На территории Мильтона Ламки - Филип Дик
Шрифт:
Интервал:
Закладка:
— Это естественно, — сказала она, вздыхая.
— Но меня это чертовски огорчает, — сказал он. — Обнаружить, что ты, может, вообще не узнавала меня в то время.
— Почему?
— Я хотел… — Он попытался объяснить ей. — Попасть в тот дом.
Она рассмеялась.
— Прости. Как в дом Пег… ты имеешь в виду, через окно?
— Я имею в виду, что хотел быть узнанным и принятым; я, бывало, проходил мимо и видел, как все вы сидите внутри и пьете чай или что-то вроде. — Бесполезно было пытаться воспроизвести его тогдашнее мучительное чувство по отношению к ней.

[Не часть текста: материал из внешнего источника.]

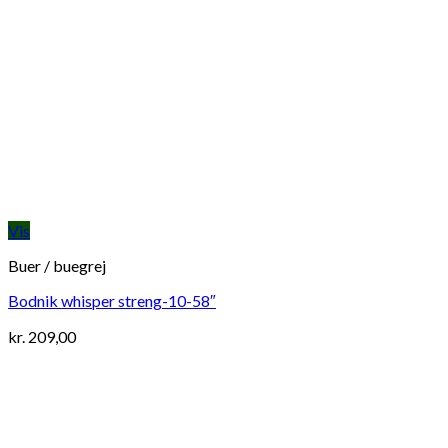
Vis
Buer / buegrej
Bodnik whisper streng-10-58″
kr.
209,00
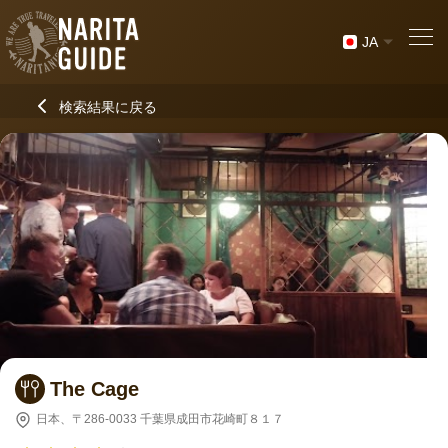
JA
検索結果に戻る
The Cage
日本、〒286-0033 千葉県成田市花崎町８１７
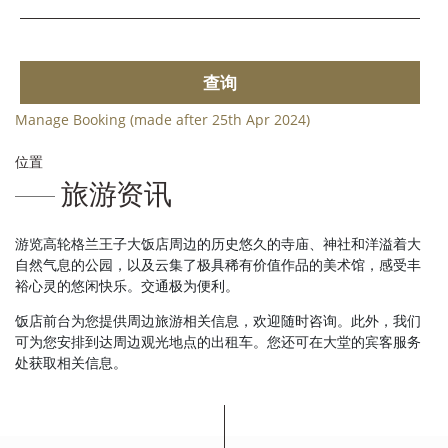
查询
Manage Booking (made after 25th Apr 2024)
位置
旅游资讯
游览高轮格兰王子大饭店周边的历史悠久的寺庙、神社和洋溢着大
自然气息的公园，以及云集了极具稀有价值作品的美术馆，感受丰
裕心灵的悠闲快乐。交通极为便利。
饭店前台为您提供周边旅游相关信息，欢迎随时咨询。此外，我们
可为您安排到达周边观光地点的出租车。您还可在大堂的宾客服务
处获取相关信息。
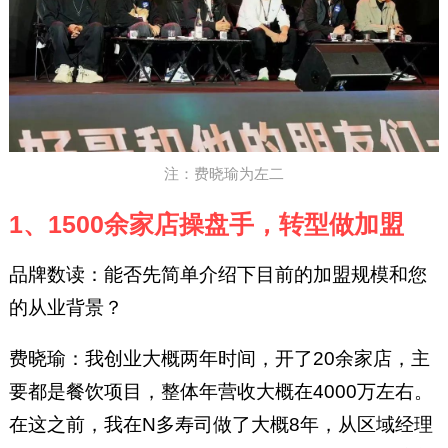
注：费晓瑜为左二
1、1500余家店操盘手，转型做加盟
品牌数读：能否先简单介绍下目前的加盟规模和您
的从业背景？
费晓瑜：我创业大概两年时间，开了20余家店，主
要都是餐饮项目，整体年营收大概在4000万左右。
在这之前，我在N多寿司做了大概8年，从区域经理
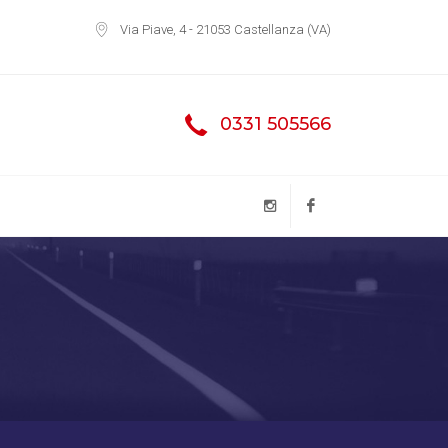
Via Piave, 4 - 21053 Castellanza (VA)
0331 505566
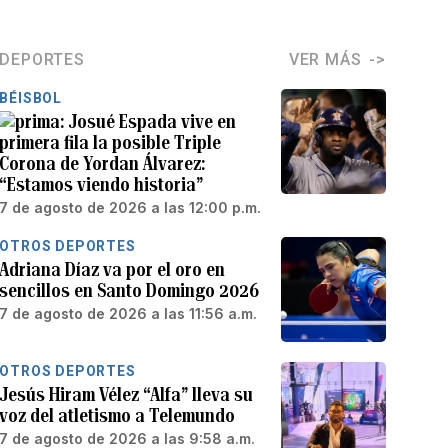
DEPORTES
VER MÁS
BÉISBOL
Josué Espada vive en
primera fila la posible Triple
Corona de Yordan Álvarez:
“Estamos viendo historia”
7 de agosto de 2026 a las 12:00 p.m.
OTROS DEPORTES
Adriana Díaz va por el oro en
sencillos en Santo Domingo 2026
7 de agosto de 2026 a las 11:56 a.m.
OTROS DEPORTES
Jesús Hiram Vélez “Alfa” lleva su
voz del atletismo a Telemundo
7 de agosto de 2026 a las 9:58 a.m.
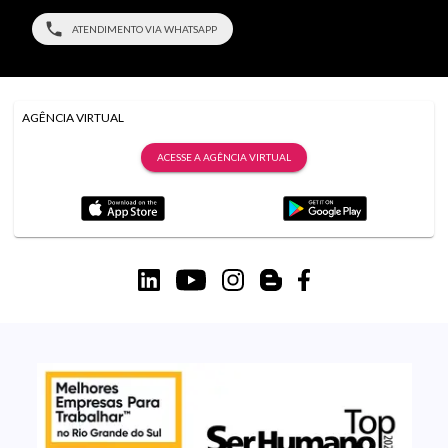
ATENDIMENTO VIA WHATSAPP
AGÊNCIA VIRTUAL
ACESSE A AGÊNCIA VIRTUAL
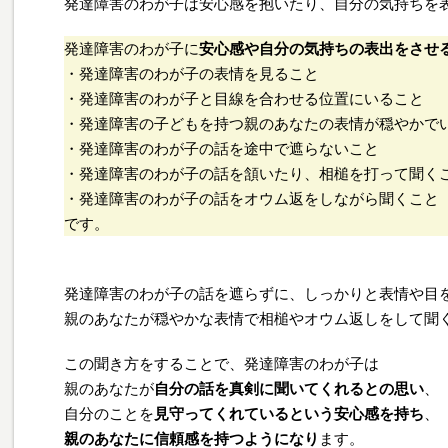
発達障害のわが子は安心感を抱いたり、自分の気持ちを
発達障害のわが子に
安心感や自分の気持ちの表出をさせ
・発達障害のわが子の表情を見ること
・発達障害のわが子と目線を合わせる位置にいること
・発達障害の子どもを持つ親のあなたの表情が穏やかで
・発達障害のわが子の話を途中で遮らないこと
・発達障害のわが子の話を頷いたり、相槌を打って聞く
・発達障害のわが子の話をオウム返をしながら聞くこと
です。
発達障害のわが子の話を遮らずに、しっかりと表情や目
親のあなたが穏やかな表情で相槌やオウム返しをして聞
この聞き方をすることで、発達障害のわが子は
親のあなたが
自分の話を真剣に聞いてくれるとの思い
、
自分のことを
見守ってくれているという安心感を持ち
、
親のあなたに信頼感を持つようになり
ます。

— Не чай, — сказала она. — Хочешь, скажу, что именно пили мы вчетвером во второй половине дня, около пяти, особенно летом, когда стояла жара? Обычно мы смешивали себе коктейли «старомодные» и пили их из чайных чашек. Чтобы кто-нибудь, если бы… — Она погрозила ему пальцем. — Как раз для этого. Чтобы разносчик газет, если бы заглянул к нам, сказал бы: «Они пьют чай. Как это по-британски. Как утонченно». — Она не переставала смеяться.
При этих ее словах и он не смог сдержать улыбки.
— Преступницы, — сказала она. — Нам надо было быть осторожными. Это было в 1949 году, в разгар всех моих неприятностей с правлением школы Монтарио. Ты вполне мог бы войти; собственно, ты ведь и входил. Я помню. В какой-то месяц у меня не нашлось мелочи, и я пригласила тебя войти. Это было зимой. И ты вошел и сидел в гостиной, пока я шарила по всему чертову дому в поисках мелочи. Дома никого, кроме меня, не было. В конце концов я нашла полтора доллара в чьем-то ящике.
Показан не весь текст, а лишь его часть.